Dataset entries
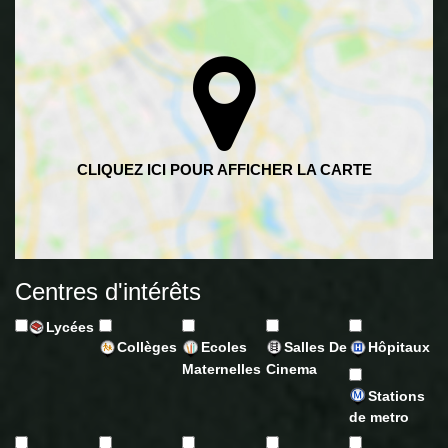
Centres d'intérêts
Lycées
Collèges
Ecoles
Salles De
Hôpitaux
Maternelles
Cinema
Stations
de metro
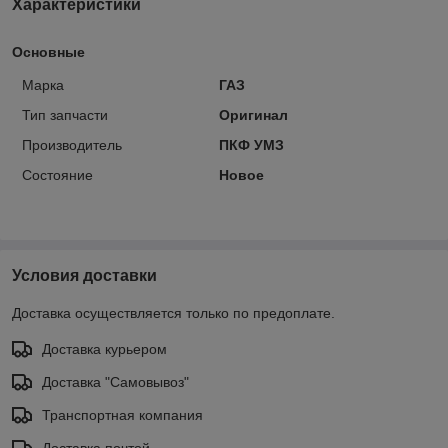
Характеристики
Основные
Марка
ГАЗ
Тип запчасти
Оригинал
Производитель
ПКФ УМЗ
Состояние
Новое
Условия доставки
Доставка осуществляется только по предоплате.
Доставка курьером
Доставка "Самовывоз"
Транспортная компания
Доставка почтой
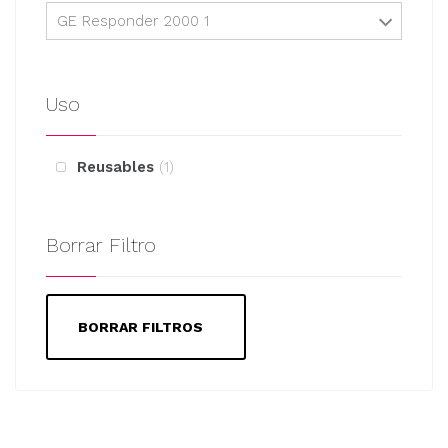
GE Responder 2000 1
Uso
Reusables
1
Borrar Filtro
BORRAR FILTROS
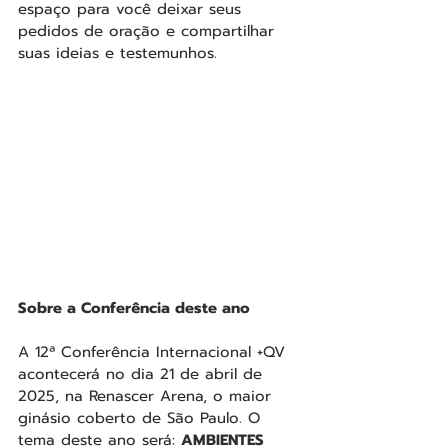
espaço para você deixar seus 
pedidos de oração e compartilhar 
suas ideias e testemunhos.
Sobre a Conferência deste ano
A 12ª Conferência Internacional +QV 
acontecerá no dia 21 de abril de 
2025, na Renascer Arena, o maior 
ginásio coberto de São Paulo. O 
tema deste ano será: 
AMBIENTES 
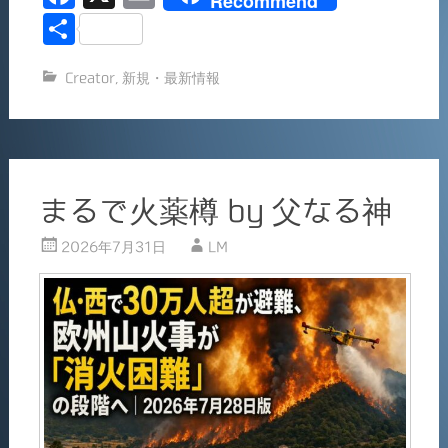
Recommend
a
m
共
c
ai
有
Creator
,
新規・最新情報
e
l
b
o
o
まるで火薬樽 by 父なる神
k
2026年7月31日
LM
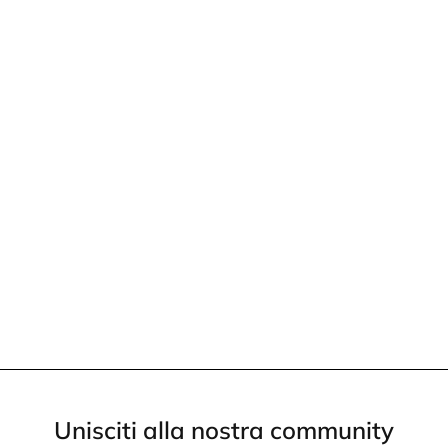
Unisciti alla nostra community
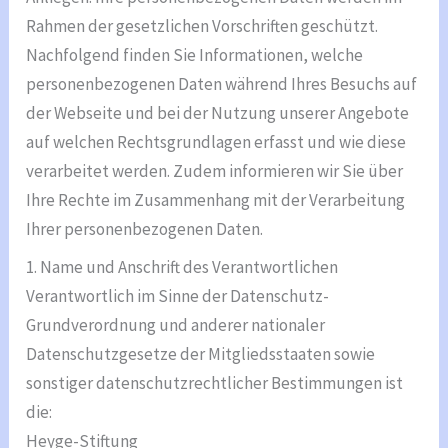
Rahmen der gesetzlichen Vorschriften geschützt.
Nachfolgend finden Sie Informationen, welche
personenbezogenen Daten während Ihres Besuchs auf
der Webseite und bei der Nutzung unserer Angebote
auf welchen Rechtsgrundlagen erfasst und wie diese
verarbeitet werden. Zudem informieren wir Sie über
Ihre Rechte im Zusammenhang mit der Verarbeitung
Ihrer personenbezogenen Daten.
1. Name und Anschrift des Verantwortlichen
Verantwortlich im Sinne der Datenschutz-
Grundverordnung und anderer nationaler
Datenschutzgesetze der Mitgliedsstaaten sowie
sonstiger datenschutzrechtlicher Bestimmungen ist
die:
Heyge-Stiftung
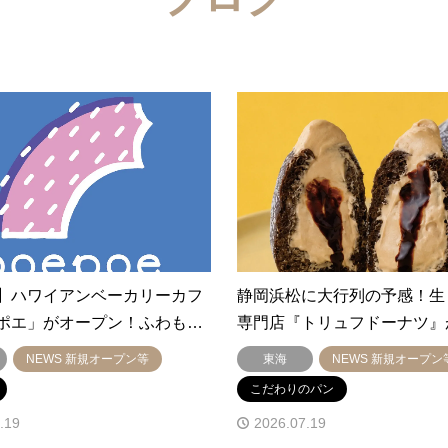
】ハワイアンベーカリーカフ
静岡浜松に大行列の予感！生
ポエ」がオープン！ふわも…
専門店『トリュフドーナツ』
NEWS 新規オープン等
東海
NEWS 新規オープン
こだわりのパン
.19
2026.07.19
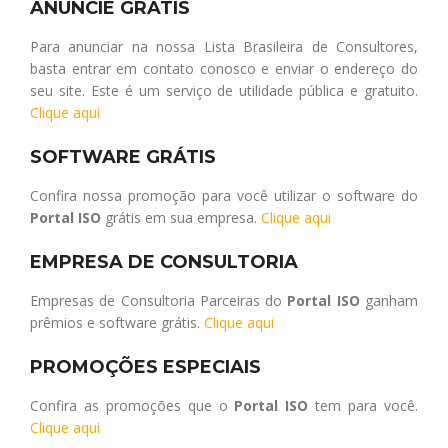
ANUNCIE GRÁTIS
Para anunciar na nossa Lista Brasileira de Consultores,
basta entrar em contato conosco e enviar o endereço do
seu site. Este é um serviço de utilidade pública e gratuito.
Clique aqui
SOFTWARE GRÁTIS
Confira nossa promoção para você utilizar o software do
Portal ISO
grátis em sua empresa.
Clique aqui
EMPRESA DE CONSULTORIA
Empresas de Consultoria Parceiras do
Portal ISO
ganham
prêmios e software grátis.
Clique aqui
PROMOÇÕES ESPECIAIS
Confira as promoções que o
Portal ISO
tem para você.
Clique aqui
* * *
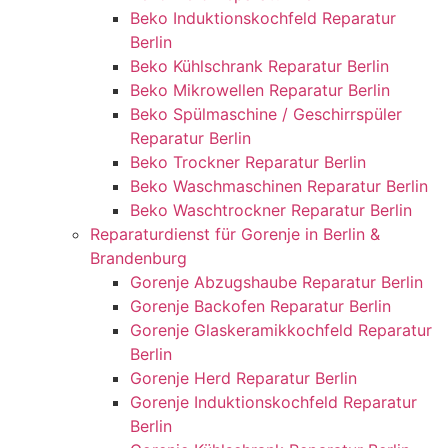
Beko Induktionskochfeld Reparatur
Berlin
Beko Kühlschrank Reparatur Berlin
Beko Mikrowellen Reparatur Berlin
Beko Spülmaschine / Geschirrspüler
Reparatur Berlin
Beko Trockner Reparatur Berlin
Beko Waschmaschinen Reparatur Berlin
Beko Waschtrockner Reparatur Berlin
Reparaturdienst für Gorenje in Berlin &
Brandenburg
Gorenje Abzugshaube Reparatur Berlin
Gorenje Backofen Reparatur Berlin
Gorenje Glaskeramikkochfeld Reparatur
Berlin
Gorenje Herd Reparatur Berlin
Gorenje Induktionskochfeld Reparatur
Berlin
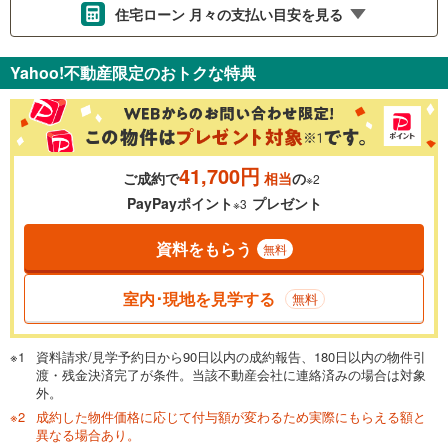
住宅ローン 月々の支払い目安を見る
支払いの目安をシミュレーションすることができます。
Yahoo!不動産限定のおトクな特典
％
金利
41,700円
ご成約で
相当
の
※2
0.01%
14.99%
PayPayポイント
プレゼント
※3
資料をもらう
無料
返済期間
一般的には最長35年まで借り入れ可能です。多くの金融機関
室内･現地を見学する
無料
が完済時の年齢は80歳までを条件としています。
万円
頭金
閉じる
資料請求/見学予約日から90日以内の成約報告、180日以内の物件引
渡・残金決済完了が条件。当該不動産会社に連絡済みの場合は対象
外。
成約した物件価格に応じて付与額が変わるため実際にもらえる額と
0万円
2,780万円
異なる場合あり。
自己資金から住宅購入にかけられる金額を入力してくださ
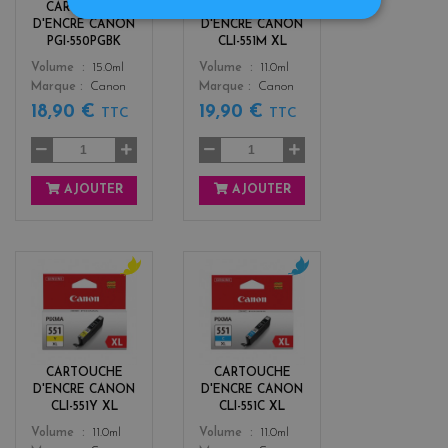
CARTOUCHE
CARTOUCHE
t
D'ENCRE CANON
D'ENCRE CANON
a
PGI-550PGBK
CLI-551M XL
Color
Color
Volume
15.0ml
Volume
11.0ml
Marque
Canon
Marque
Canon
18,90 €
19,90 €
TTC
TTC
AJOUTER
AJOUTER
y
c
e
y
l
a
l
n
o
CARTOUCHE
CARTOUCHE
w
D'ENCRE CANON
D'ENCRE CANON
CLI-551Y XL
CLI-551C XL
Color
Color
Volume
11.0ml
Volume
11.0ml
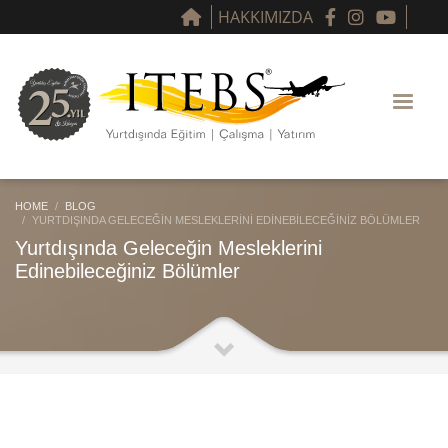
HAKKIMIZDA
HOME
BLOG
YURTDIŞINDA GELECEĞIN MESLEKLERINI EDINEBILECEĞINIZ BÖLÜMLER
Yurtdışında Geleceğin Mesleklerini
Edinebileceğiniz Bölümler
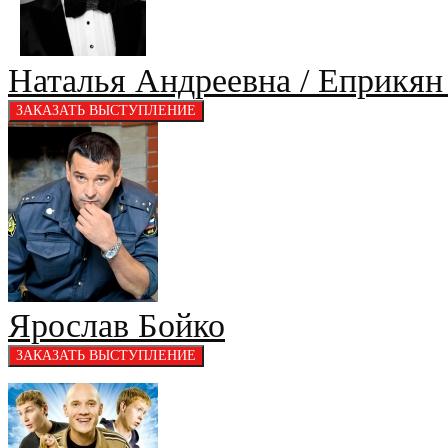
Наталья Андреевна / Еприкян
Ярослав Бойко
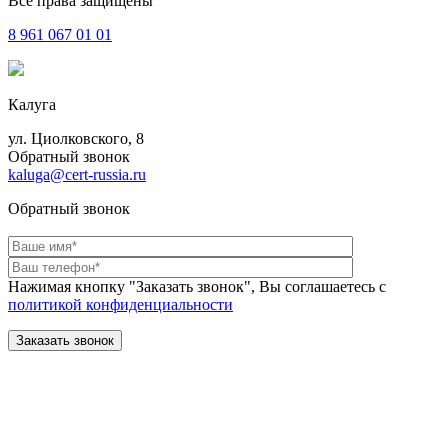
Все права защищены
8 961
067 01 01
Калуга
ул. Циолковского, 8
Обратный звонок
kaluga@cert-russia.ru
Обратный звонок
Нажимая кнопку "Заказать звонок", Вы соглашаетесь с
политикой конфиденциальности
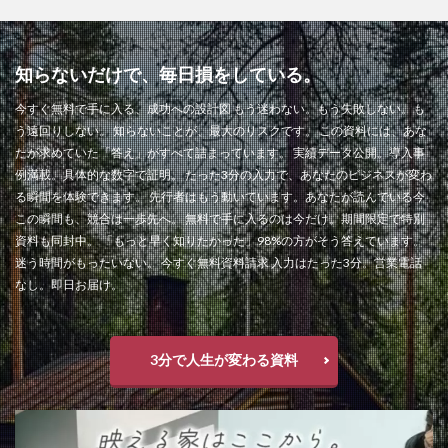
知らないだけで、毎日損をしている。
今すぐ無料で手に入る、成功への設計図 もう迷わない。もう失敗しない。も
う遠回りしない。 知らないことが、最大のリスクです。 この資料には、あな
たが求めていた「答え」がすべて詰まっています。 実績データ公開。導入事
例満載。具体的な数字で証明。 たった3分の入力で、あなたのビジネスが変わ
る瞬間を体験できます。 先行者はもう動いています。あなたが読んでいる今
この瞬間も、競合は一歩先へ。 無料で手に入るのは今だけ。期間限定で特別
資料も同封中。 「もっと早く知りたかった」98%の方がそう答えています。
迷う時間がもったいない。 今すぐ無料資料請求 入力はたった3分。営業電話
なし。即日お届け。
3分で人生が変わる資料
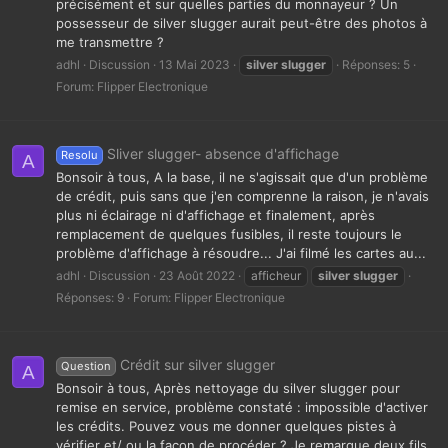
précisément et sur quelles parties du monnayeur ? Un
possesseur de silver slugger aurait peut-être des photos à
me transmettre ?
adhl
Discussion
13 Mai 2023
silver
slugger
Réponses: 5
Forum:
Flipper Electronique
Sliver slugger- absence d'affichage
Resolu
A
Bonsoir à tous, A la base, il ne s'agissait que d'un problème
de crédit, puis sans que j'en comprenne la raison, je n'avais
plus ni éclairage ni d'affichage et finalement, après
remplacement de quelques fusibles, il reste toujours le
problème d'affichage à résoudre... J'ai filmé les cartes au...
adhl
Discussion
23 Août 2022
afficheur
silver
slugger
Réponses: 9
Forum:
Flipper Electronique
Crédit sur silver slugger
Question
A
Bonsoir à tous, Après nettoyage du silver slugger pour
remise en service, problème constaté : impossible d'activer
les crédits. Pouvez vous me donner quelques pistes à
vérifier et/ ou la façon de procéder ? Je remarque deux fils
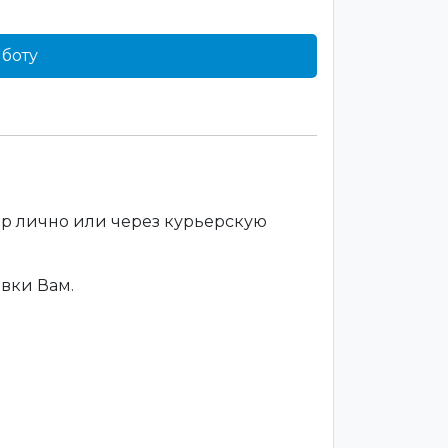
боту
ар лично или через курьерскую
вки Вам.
--
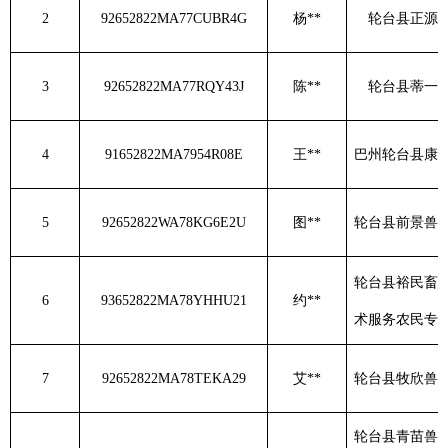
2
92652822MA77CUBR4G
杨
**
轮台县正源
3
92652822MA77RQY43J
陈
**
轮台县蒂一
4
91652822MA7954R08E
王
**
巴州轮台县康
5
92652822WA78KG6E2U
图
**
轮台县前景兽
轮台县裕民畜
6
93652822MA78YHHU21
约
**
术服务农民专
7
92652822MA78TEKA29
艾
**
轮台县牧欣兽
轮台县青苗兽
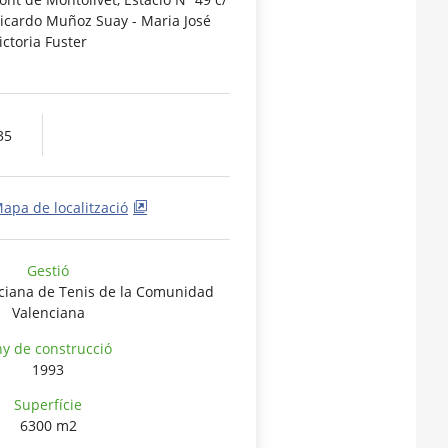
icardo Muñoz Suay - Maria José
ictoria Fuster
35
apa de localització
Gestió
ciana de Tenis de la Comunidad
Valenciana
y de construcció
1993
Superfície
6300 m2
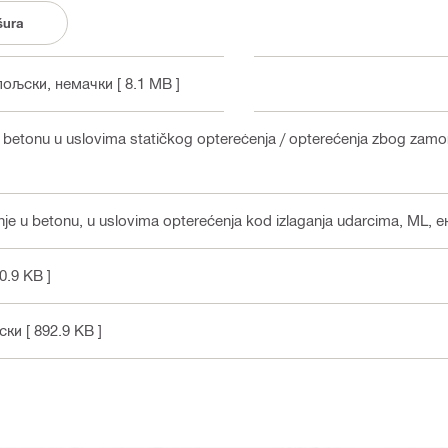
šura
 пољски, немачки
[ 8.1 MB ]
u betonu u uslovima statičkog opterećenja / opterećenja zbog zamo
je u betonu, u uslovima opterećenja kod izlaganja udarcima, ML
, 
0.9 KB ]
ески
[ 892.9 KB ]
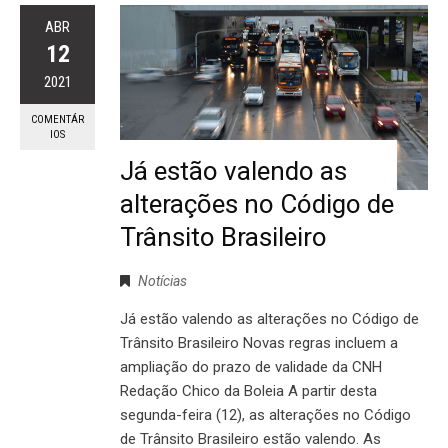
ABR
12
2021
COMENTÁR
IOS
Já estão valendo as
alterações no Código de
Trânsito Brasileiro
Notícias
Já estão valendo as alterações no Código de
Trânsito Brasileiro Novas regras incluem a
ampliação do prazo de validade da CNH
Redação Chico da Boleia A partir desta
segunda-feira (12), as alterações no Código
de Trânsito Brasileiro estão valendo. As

### TASK DIRECTIONS
The expected answer is a copy of each line in the records that holds the word "alterações".

### EXPECTED ANSWER
alterações no Código de
Já estão valendo as alterações no Código de
segunda-feira (12), as alterações no Código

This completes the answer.